David Cameron attacks Gordon Brown over expenses MPs
David Cameron: "They are now in a headlong retreat"
David Cameron has accused Gordon Brown of a "humiliating change" of stance after Labour suspended its three MPs facing charges over their expenses.
The suspension came as the Tory leader prepared for a speech featuring a claim his Labour counterpart was tolerating the MPs' attempt to "evade justice".
The Tories were the "new generation" of politicians "at ease with openness" needed to reform politics, he said.
Downing Street called Mr Cameron's attack on Mr Brown "desperate".

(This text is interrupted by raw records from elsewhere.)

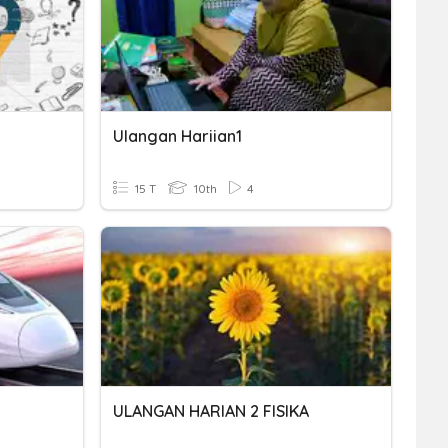
Ulangan Hariian1
15 T
10th
4
ULANGAN HARIAN 2 FISIKA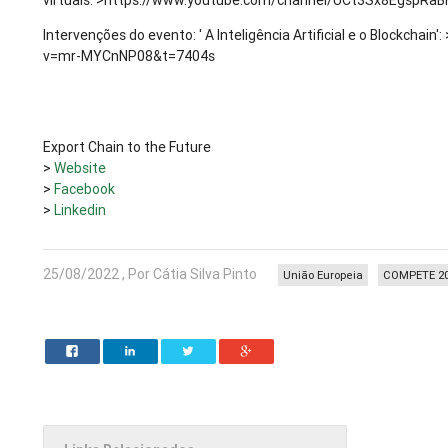
virtuais: >https://www.youtube.com/channel/UCt3Sx8EgspRa
Intervenções do evento: ' A Inteligência Artificial e o Blockcha
v=mr-MYCnNP08&t=7404s
Export Chain to the Future
>
Website
>
Facebook
>
Linkedin
25/08/2022 , Por Cátia Silva Pinto
União Europeia
COMPETE 2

It is understood that lawyers for Labour MPs Elliot Morley, David Chaytor and Jim Devine, who are charged with theft offences, may claim their expense claims are covered by the centuries-old Parliamentary privilege law, which traditionally protects them from being sued for what they say in the Commons.

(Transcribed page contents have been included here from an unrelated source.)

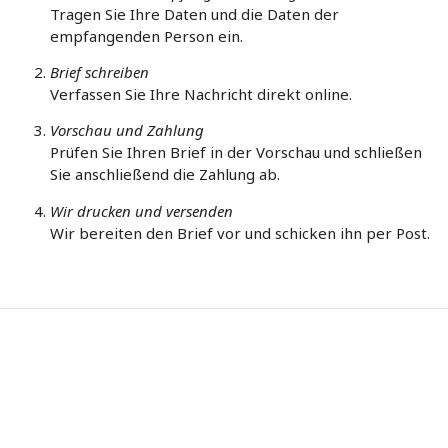
Tragen Sie Ihre Daten und die Daten der
empfangenden Person ein.
Brief schreiben
Verfassen Sie Ihre Nachricht direkt online.
Vorschau und Zahlung
Prüfen Sie Ihren Brief in der Vorschau und schließen
Sie anschließend die Zahlung ab.
Wir drucken und versenden
Wir bereiten den Brief vor und schicken ihn per Post.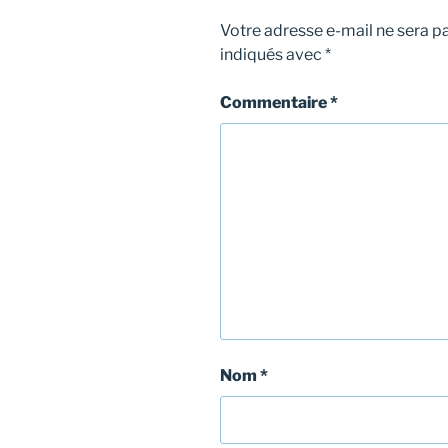
Votre adresse e-mail ne sera pa
indiqués avec
*
Commentaire
*
Nom
*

Politicians from all the main parties have criticised the lawyers' move, but in a joint statement the three MPs said "our approach is not one of trying to avoid culpability or seek immunity, but simply to determine the correct forum in which to make our case".
Labour MPs suspended
The MPs - plus a Conservative peer, Lord Hanningfield - face charges of false accounting under section 17 of the Theft Act 1968. If found guilty they face a maximum sentence of seven years' imprisonment. They all deny the charges.

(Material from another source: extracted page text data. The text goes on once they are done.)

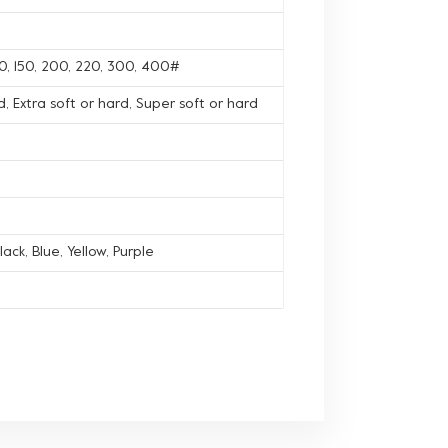
120, 150, 200, 220, 300, 400#
, Extra soft or hard, Super soft or hard
lack, Blue, Yellow, Purple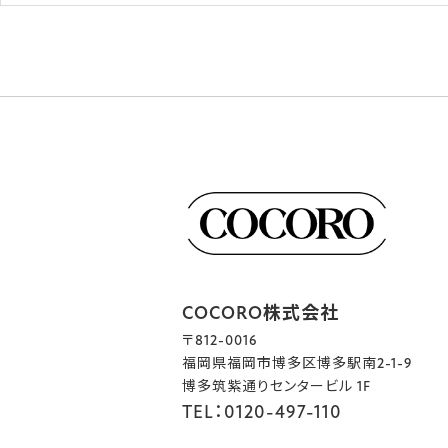
COCORO株式会社
〒812-0016
福岡県福岡市博多区博多駅南2-1-9
博多筑紫通りセンタービル 1F
TEL：0120-497-110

Meanwhile, the "golden goodbye" payments for the three MPs will be suspended until legal proceedings are over, Commons Speaker John Bercow has said.
The MPs would have been entitled to resettlement grants on stepping down from the Commons at the general election.
In his speech at the University of East London, Mr Cameron highlighted reports that the Labour Party's official solicitor was providing the three MPs with legal advice.
Up until now the prevailing wisdom has been that all parties have suffered equally from the expenses scandal
He had been due to say that the least Mr Brown could do was withdraw the party whip from the three - something which he said the Conservatives had been demanding for two days.
But, after the news from Labour that the three were being suspended "pending finalisation of the legal process", Mr Cameron said Labour were in "headlong retreat" and had again showed that the Conservative Party's instincts on expenses were in tune with the public's.
Mr Cameron is also asking shadow Commons leader Sir George Young to prepare a new Parliamentary Privilege Act which "we would introduce as soon as possible, to clarify the rules of parliamentary privilege to make clear that they cannot be used by MPs to evade justice".
Mr Cameron said: "Gordon Brown cannot reform the institution because he is the institution: he made it."
'Cut the rhetoric'
"How Gordon Brown can claim to be a reformer with a straight face I just don't know," he said.
"He can't reform the institution because he is the institution: he made it. The character of his Government - secretive, power-hoarding, controlling - is his character."
But deputy Labour leader Harriet Harman said the Conservatives had opposed such a law coming into force in the summer.
It's like a couple of cowboy builders coming back to your house to tell you how bad their workmanship is
They were being "at best muddled and at worst downright opportunistic", she told BBC Radio 4's Today programme.
Ms Harman also said she was "completely satisfied" that parliamentary privilege did not apply to cases like theft or fraud.
And she warned Mr Cameron to be "careful" not to jeopardise the trial with comments that could allow the MPs to argue they could no longer receive a fair trial.
And a Labour spokeswoman added that the party "has not and continues to have absolutely no involvement in the legal arrangements of these MPs, who were barred from standing as Labour candidates last year".
The party said it would not expect to be consulted or have any influence over what clients any group of solicitors acted for.
The Liberal Democrats want to go one step further this week by amending existing legislation in the House of Commons to ensure those charged with abuse of expenses cannot evade the legal process.
And Lib Dem leader Nick Clegg said: "Listening to the two of them anyone would think they were powerless backbenchers rather than the leaders of the two parties in Parliament which have proved to be the real roadblocks to reform.
"It's like a couple of cowboy builders coming back to your house to tell you how bad their workmanship is.
"If they genuinely want political change, it is in their power to deliver it. So I challenge them to cut out the speeches and the rhetoric and get on with the job."
Mr Clegg said he thought Mr Cameron was "getting as vicious and personal as he is because he's trying to cover up his tracks, he's trying to hide the fact that it was the Conservatives who blocked a deal to clean up party funding".
On Sunday, Home Secretary Alan Johnson said the four politicians should be tried in court, as people wanted to see MPs treated like everyone else.
He told the BBC: "They are entitled to a fair trial and the public... would be aghast if they thought there was some special get out of jail card for Parliamentarians."